---------- Exercise input

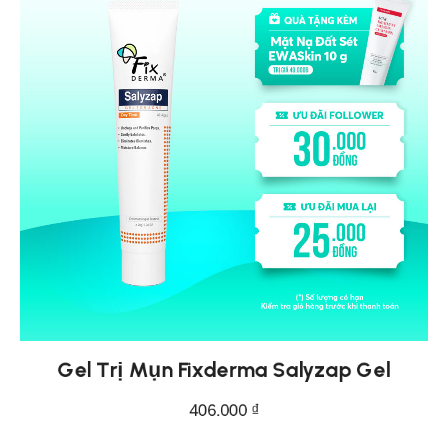
Gel Trị Mụn Fixderma Salyzap Gel
406.000
₫
THÊM VÀO GIỎ HÀNG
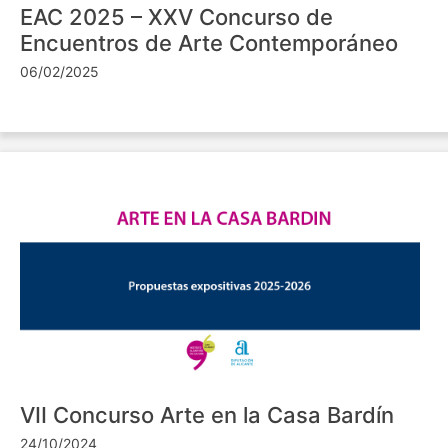
EAC 2025 – XXV Concurso de
Encuentros de Arte Contemporáneo
06/02/2025
VII Concurso Arte en la Casa Bardín
24/10/2024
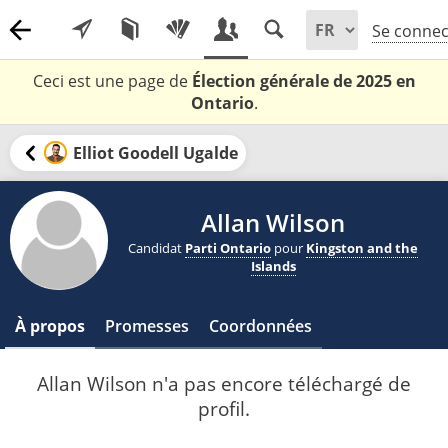
Se connec
Ceci est une page de
Élection générale de 2025 en
Ontario
.
Elliot Goodell Ugalde
Allan Wilson
Candidat
Parti Ontario
pour
Kingston and the
Islands
À propos
Promesses
Coordonnées
Allan Wilson n'a pas encore téléchargé de
profil.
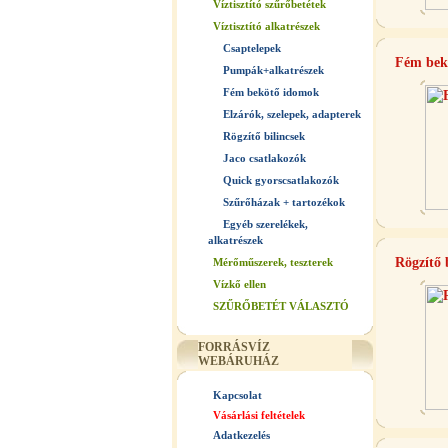
Víztisztító szűrőbetétek
Víztisztító alkatrészek
Csaptelepek
Fém bek
Pumpák+alkatrészek
Fém bekötő idomok
Elzárók, szelepek, adapterek
Rögzítő bilincsek
Jaco csatlakozók
Quick gyorscsatlakozók
Szűrőházak + tartozékok
Egyéb szerelékek,
alkatrészek
Rögzítő 
Mérőműszerek, teszterek
Vízkő ellen
SZŰRŐBETÉT VÁLASZTÓ
FORRÁSVÍZ
WEBÁRUHÁZ
Kapcsolat
Vásárlási feltételek
Adatkezelés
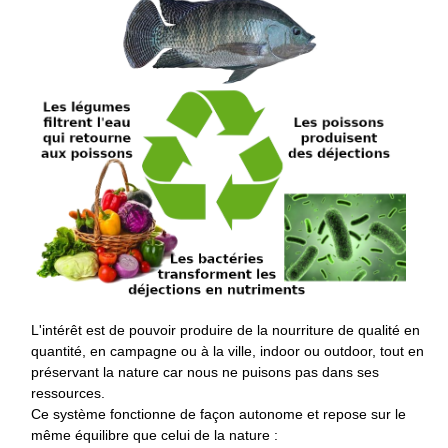
L'intérêt est de pouvoir produire de la nourriture de qualité en
quantité, en campagne ou à la ville, indoor ou outdoor, tout en
préservant la nature car nous ne puisons pas dans ses
ressources.
Ce système fonctionne de façon autonome et repose sur le
même équilibre que celui de la nature :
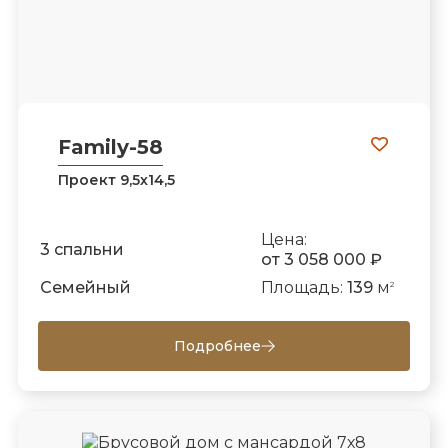
Family-58
Проект 9,5х14,5
Цена:
3 спальни
от 3 058 000 ₽
Семейный
Площадь:
139
м
2
Подробнее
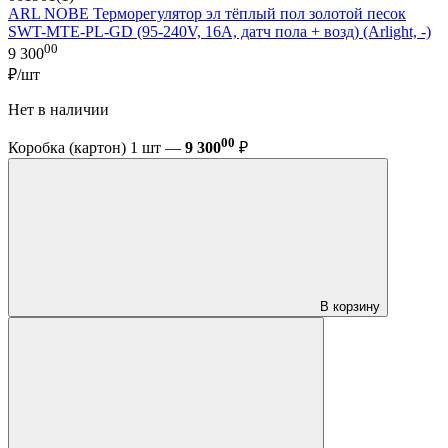
ARL NOBE Терморегулятор эл тёплый пол золотой песок
SWT-MTE-PL-GD (95-240V, 16A, датч пола + возд) (Arlight, -)
00
9 300
₽/шт
Нет в наличии
00
Коробка (картон) 1 шт —
9 300
₽
В корзину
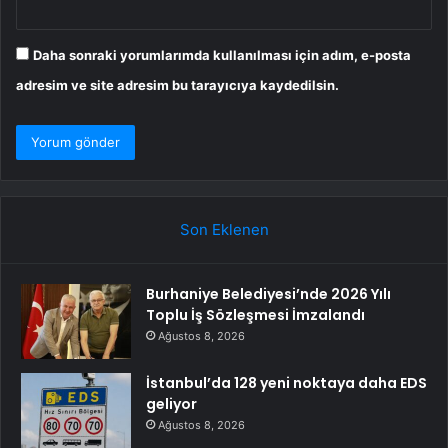
Daha sonraki yorumlarımda kullanılması için adım, e-posta
adresim ve site adresim bu tarayıcıya kaydedilsin.
Son Eklenen
Burhaniye Belediyesi’nde 2026 Yılı
Toplu İş Sözleşmesi İmzalandı
Ağustos 8, 2026
İstanbul’da 128 yeni noktaya daha EDS
geliyor
Ağustos 8, 2026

--------------------

__Assignment__
Write out exactly the lines from the line holding "Burhaniye Belediyesi’nde 2026 Yılı" through the last line of the data, and nothing besides those lines.

__Your response__
Burhaniye Belediyesi’nde 2026 Yılı
Toplu İş Sözleşmesi İmzalandı
Ağustos 8, 2026
İstanbul’da 128 yeni noktaya daha EDS
geliyor
Ağustos 8, 2026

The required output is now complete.